I can't give hard numbers for performance improvements, partly because it will vary wildly by what machine you have. I have however seen comments that "it should be faster than this", and this would be a definite step in that direction. The initial step of excising the Begin/End paradigm - made obsolete by GL 1.1 for crying out loud - will not have any compatibility effects - this is pure win.
Of course, the patches I've already done and posted will have zero measurable performance impact. They apply to a part of the code that is not performance limited at all. There are other, more important reasons for dealing with it though.
Looking at my profile with retail data, I see that roughly all of the functions that use glBegin/glEnd are called at least once per frame and usually a lot more than that. This corresponds to many many unnecessary GL API calls per frame. Each GL API call is in itself an overhead that it is wise to avoid.
The "new features" that we should expect are compatibility with newer and more interesting platforms. For example, MacOS X will not add support for new GL features to the "compatibility profile" implementation it supports. New features will therefore appear only in the "core profile" implementation. Therefore in order for the Mac port to keep up with other platforms in terms of rendering features, the whole engine has to be made compatible with Core Profile, which happily is also a long way towards GLES2 compatibility.
And, of course, OpenGL ES2 support opens up non-x86-based Linux platforms, particularly the Raspberry Pi that I'm planning to target once the cleanup operation is done. ARM based platforms generally don't come with PC-type graphics cards, and therefore don't see any need to support "legacy" OpenGL since it doesn't provide any features that mobile games and navigation apps can't easily do without. An, if they *do* eventually move on, it will likely be to GL3 Core Profile, not back to legacy GL.

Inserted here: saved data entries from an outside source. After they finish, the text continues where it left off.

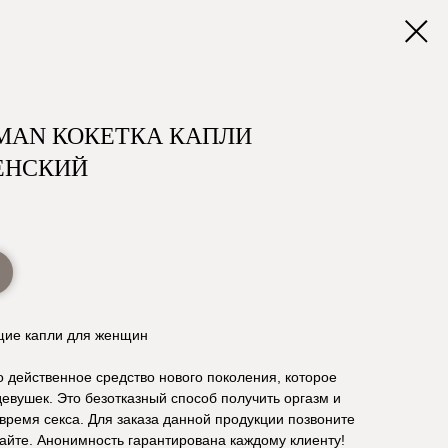
MAN КОКЕТКА КАПЛИ
ЕНСКИЙ
щие капли для женщин
 действенное средство нового поколения, которое
евушек. Это безотказный способ получить оргазм и
время секса. Для заказа данной продукции позвоните
айте. Анонимность гарантирована каждому клиенту!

The later stages of the conversion have the *potential* to cause compatibility problems with older GL versions, specifically pre-2.0. I think that this can be dealt with by the new state manager I proposed - by knowing what sort of rendering is to be done, it can adapt to shader mode (using Core Profile compatible calls exclusively) or fixed-function mode (using legacy calls exclusively). The rest of the rendering code would then be decoupled from that decision to the extent possible - obviously some effects are not available without shaders.